** Source material follows **

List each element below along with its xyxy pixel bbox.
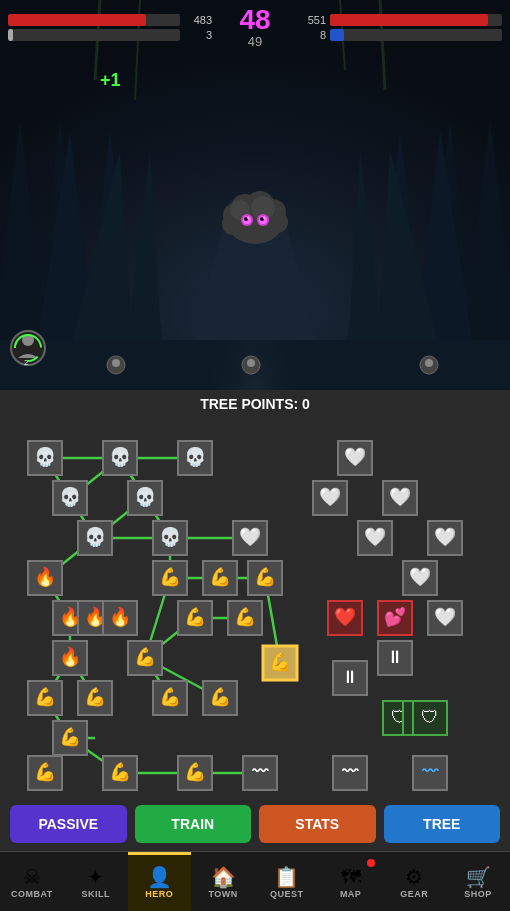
player-hp-fill <box>8 14 146 26</box>
ground-item-2 <box>240 354 262 380</box>
player-hp-label: 483 <box>184 14 212 26</box>
enemy-hp-label: 551 <box>298 14 326 26</box>
nav-item-town[interactable]: 🏠 TOWN <box>191 852 255 911</box>
bottom-nav: ☠ COMBAT ✦ SKILL 👤 HERO 🏠 TOWN 📋 QUEST 🗺… <box>0 851 510 911</box>
stats-button[interactable]: STATS <box>259 805 376 843</box>
monster[interactable] <box>215 180 295 254</box>
ground-item-3 <box>418 354 440 380</box>
skill-label: SKILL <box>81 889 110 899</box>
tree-header: TREE POINTS: 0 <box>0 390 510 416</box>
combat-icon: ☠ <box>23 867 41 887</box>
nav-item-quest[interactable]: 📋 QUEST <box>255 852 319 911</box>
enemy-mp-bar <box>330 29 502 41</box>
train-button[interactable]: TRAIN <box>135 805 252 843</box>
tree-canvas <box>0 416 510 817</box>
skill-icon: ✦ <box>87 867 104 887</box>
combat-label: COMBAT <box>11 889 53 899</box>
svg-point-35 <box>112 359 120 367</box>
enemy-hp-fill <box>330 14 488 26</box>
gear-label: GEAR <box>400 889 428 899</box>
player-mp-fill <box>8 29 13 41</box>
ground-item-1 <box>105 354 127 380</box>
map-icon: 🗺 <box>341 867 361 887</box>
float-text: +1 <box>100 70 121 91</box>
enemy-stats: 551 8 <box>298 14 502 41</box>
svg-point-29 <box>247 217 249 219</box>
hud-center: 48 49 <box>220 6 290 49</box>
action-buttons: PASSIVE TRAIN STATS TREE <box>0 797 510 851</box>
gear-icon: ⚙ <box>405 867 423 887</box>
tree-area <box>0 416 510 817</box>
player-mp-label: 3 <box>184 29 212 41</box>
map-dot <box>367 859 375 867</box>
shop-label: SHOP <box>464 889 492 899</box>
enemy-mp-fill <box>330 29 344 41</box>
hero-label: HERO <box>145 889 173 899</box>
map-label: MAP <box>340 889 362 899</box>
enemy-mp-label: 8 <box>298 29 326 41</box>
town-label: TOWN <box>208 889 237 899</box>
player-icon: 2 <box>10 330 46 370</box>
shop-icon: 🛒 <box>466 867 491 887</box>
center-number: 48 <box>239 6 270 34</box>
nav-item-shop[interactable]: 🛒 SHOP <box>446 852 510 911</box>
svg-point-30 <box>263 217 265 219</box>
svg-text:2: 2 <box>24 358 29 366</box>
enemy-hp-bar <box>330 14 502 26</box>
nav-item-gear[interactable]: ⚙ GEAR <box>383 852 447 911</box>
quest-label: QUEST <box>270 889 304 899</box>
hud: 483 3 48 49 551 8 <box>0 0 510 55</box>
center-sub: 49 <box>248 34 262 49</box>
town-icon: 🏠 <box>211 867 236 887</box>
svg-point-39 <box>425 359 433 367</box>
skill-tree-container[interactable] <box>0 416 510 817</box>
nav-item-combat[interactable]: ☠ COMBAT <box>0 852 64 911</box>
svg-point-37 <box>247 359 255 367</box>
passive-button[interactable]: PASSIVE <box>10 805 127 843</box>
nav-item-hero[interactable]: 👤 HERO <box>128 852 192 911</box>
player-stats: 483 3 <box>8 14 212 41</box>
player-hp-bar <box>8 14 180 26</box>
nav-item-map[interactable]: 🗺 MAP <box>319 852 383 911</box>
nav-item-skill[interactable]: ✦ SKILL <box>64 852 128 911</box>
hero-icon: 👤 <box>147 867 172 887</box>
skill-panel: TREE POINTS: 0 PASSIVE TRAIN STATS TREE <box>0 390 510 851</box>
game-scene: 483 3 48 49 551 8 <box>0 0 510 390</box>
tree-button[interactable]: TREE <box>384 805 501 843</box>
player-mp-bar <box>8 29 180 41</box>
quest-icon: 📋 <box>274 867 299 887</box>
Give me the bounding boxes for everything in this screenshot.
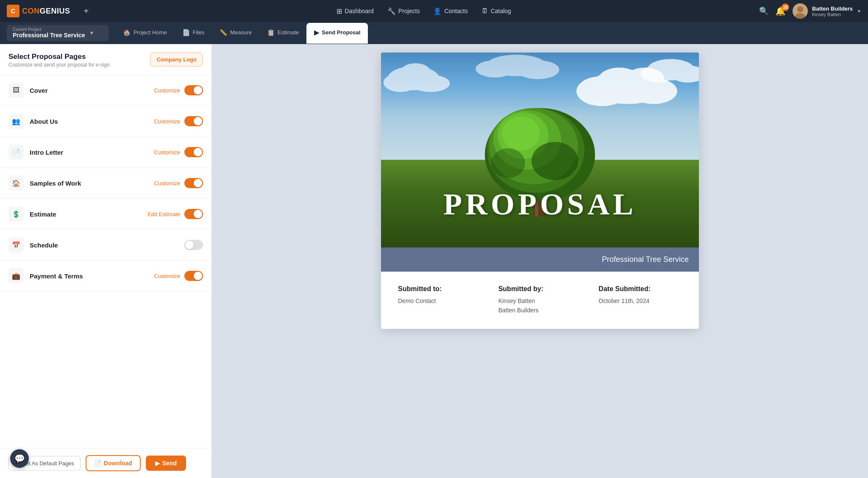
samples-toggle[interactable] bbox=[184, 178, 203, 188]
tab-label-estimate: Estimate bbox=[278, 29, 299, 36]
search-icon[interactable]: 🔍 bbox=[759, 6, 768, 16]
samples-customize-link[interactable]: Customize bbox=[154, 180, 180, 186]
cover-customize-link[interactable]: Customize bbox=[154, 87, 180, 94]
tab-measure[interactable]: 📏 Measure bbox=[212, 23, 259, 44]
about-us-label: About Us bbox=[30, 118, 148, 125]
project-selector[interactable]: Current Project Professional Tree Servic… bbox=[7, 25, 108, 41]
project-name: Professional Tree Service bbox=[13, 32, 85, 39]
payment-terms-icon: 💼 bbox=[8, 268, 24, 283]
estimate-icon: 📋 bbox=[267, 29, 275, 36]
project-home-icon: 🏠 bbox=[123, 29, 131, 36]
tab-project-home[interactable]: 🏠 Project Home bbox=[115, 23, 175, 44]
tab-estimate[interactable]: 📋 Estimate bbox=[259, 23, 307, 44]
proposal-subtitle-bar: Professional Tree Service bbox=[381, 247, 699, 272]
samples-toggle-track bbox=[184, 178, 203, 188]
download-button[interactable]: 📄 Download bbox=[86, 455, 141, 471]
page-item-schedule: 📅 Schedule bbox=[0, 230, 211, 261]
schedule-toggle-track bbox=[184, 240, 203, 250]
send-proposal-icon: ▶ bbox=[314, 29, 319, 36]
submitted-to-col: Submitted to: Demo Contact bbox=[398, 285, 481, 315]
nav-label-projects: Projects bbox=[398, 8, 420, 14]
page-item-samples: 🏠 Samples of Work Customize bbox=[0, 168, 211, 199]
schedule-toggle[interactable] bbox=[184, 240, 203, 250]
intro-letter-customize-link[interactable]: Customize bbox=[154, 149, 180, 156]
nav-item-projects[interactable]: 🔧 Projects bbox=[381, 5, 426, 18]
schedule-label: Schedule bbox=[30, 242, 178, 249]
svg-point-17 bbox=[516, 60, 559, 79]
project-chevron-icon: ▼ bbox=[89, 30, 94, 36]
tab-label-measure: Measure bbox=[230, 29, 252, 36]
estimate-edit-link[interactable]: Edit Estimate bbox=[147, 211, 180, 217]
tab-send-proposal[interactable]: ▶ Send Proposal bbox=[306, 23, 368, 44]
company-logo-button[interactable]: Company Logo bbox=[150, 53, 203, 67]
submitted-by-name: Kinsey Batten bbox=[498, 296, 582, 306]
preview-area: PROPOSAL Professional Tree Service Submi… bbox=[212, 44, 868, 478]
nav-items: ⊞ Dashboard 🔧 Projects 👤 Contacts 🗓 Cata… bbox=[99, 5, 749, 18]
nav-item-catalog[interactable]: 🗓 Catalog bbox=[476, 5, 517, 18]
catalog-icon: 🗓 bbox=[481, 7, 488, 15]
proposal-word: PROPOSAL bbox=[381, 187, 699, 222]
nav-item-contacts[interactable]: 👤 Contacts bbox=[427, 5, 473, 18]
payment-terms-toggle-thumb bbox=[194, 272, 202, 280]
page-item-estimate: 💲 Estimate Edit Estimate bbox=[0, 199, 211, 230]
user-menu[interactable]: Batten Builders Kinsey Batten ▼ bbox=[793, 3, 861, 19]
proposal-details: Submitted to: Demo Contact Submitted by:… bbox=[381, 272, 699, 329]
intro-letter-toggle-thumb bbox=[194, 148, 202, 156]
intro-letter-icon: 📄 bbox=[8, 145, 24, 160]
about-us-customize-link[interactable]: Customize bbox=[154, 118, 180, 125]
date-submitted-label: Date Submitted: bbox=[598, 285, 682, 293]
project-selector-text: Current Project Professional Tree Servic… bbox=[13, 28, 85, 39]
send-icon: ▶ bbox=[155, 460, 160, 467]
intro-letter-toggle[interactable] bbox=[184, 147, 203, 157]
proposal-subtitle-text: Professional Tree Service bbox=[602, 255, 689, 264]
about-us-icon: 👥 bbox=[8, 114, 24, 129]
send-button[interactable]: ▶ Send bbox=[146, 456, 186, 471]
files-icon: 📄 bbox=[182, 29, 190, 36]
download-label: Download bbox=[104, 460, 132, 467]
svg-point-27 bbox=[491, 148, 525, 178]
page-item-cover: 🖼 Cover Customize bbox=[0, 75, 211, 106]
page-item-about-us: 👥 About Us Customize bbox=[0, 106, 211, 137]
cover-toggle-track bbox=[184, 85, 203, 95]
sidebar-title: Select Proposal Pages bbox=[8, 53, 110, 61]
top-navigation: C CONGENIUS + ⊞ Dashboard 🔧 Projects 👤 C… bbox=[0, 0, 868, 22]
notifications-button[interactable]: 🔔 28 bbox=[775, 6, 786, 16]
contacts-icon: 👤 bbox=[433, 7, 442, 15]
nav-label-contacts: Contacts bbox=[444, 8, 467, 14]
payment-terms-actions: Customize bbox=[154, 271, 203, 281]
brand-logo[interactable]: C CONGENIUS bbox=[7, 5, 70, 17]
payment-terms-toggle[interactable] bbox=[184, 271, 203, 281]
cover-toggle-thumb bbox=[194, 86, 202, 94]
payment-terms-customize-link[interactable]: Customize bbox=[154, 273, 180, 279]
estimate-toggle[interactable] bbox=[184, 209, 203, 219]
page-item-payment-terms: 💼 Payment & Terms Customize bbox=[0, 261, 211, 292]
proposal-hero: PROPOSAL bbox=[381, 53, 699, 247]
about-us-toggle[interactable] bbox=[184, 116, 203, 126]
about-us-toggle-track bbox=[184, 116, 203, 126]
current-project-label: Current Project bbox=[13, 28, 85, 32]
sidebar-subtitle: Customize and send your proposal for e-s… bbox=[8, 62, 110, 68]
intro-letter-label: Intro Letter bbox=[30, 149, 148, 156]
add-button[interactable]: + bbox=[84, 6, 89, 16]
submitted-to-value: Demo Contact bbox=[398, 296, 481, 306]
estimate-toggle-thumb bbox=[194, 210, 202, 218]
page-item-intro-letter: 📄 Intro Letter Customize bbox=[0, 137, 211, 168]
intro-letter-toggle-track bbox=[184, 147, 203, 157]
tab-files[interactable]: 📄 Files bbox=[175, 23, 212, 44]
samples-icon: 🏠 bbox=[8, 175, 24, 191]
tab-label-send-proposal: Send Proposal bbox=[322, 29, 360, 36]
cover-label: Cover bbox=[30, 87, 148, 94]
send-label: Send bbox=[162, 460, 177, 467]
user-subtitle: Kinsey Batten bbox=[812, 12, 853, 17]
project-bar: Current Project Professional Tree Servic… bbox=[0, 22, 868, 44]
about-us-toggle-thumb bbox=[194, 117, 202, 125]
tabs-bar: 🏠 Project Home 📄 Files 📏 Measure 📋 Estim… bbox=[115, 23, 368, 44]
user-info: Batten Builders Kinsey Batten bbox=[812, 6, 853, 17]
svg-point-14 bbox=[401, 63, 431, 80]
date-submitted-col: Date Submitted: October 11th, 2024 bbox=[598, 285, 682, 315]
cover-toggle[interactable] bbox=[184, 85, 203, 95]
chat-bubble-button[interactable]: 💬 bbox=[10, 449, 29, 468]
nav-item-dashboard[interactable]: ⊞ Dashboard bbox=[331, 5, 380, 18]
chevron-down-icon: ▼ bbox=[857, 9, 861, 14]
nav-label-catalog: Catalog bbox=[491, 8, 511, 14]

** End of Source material **

● Work instructions
Going through the records above, state how many lines include the word "Measure", and give no other text.

● Written reply
3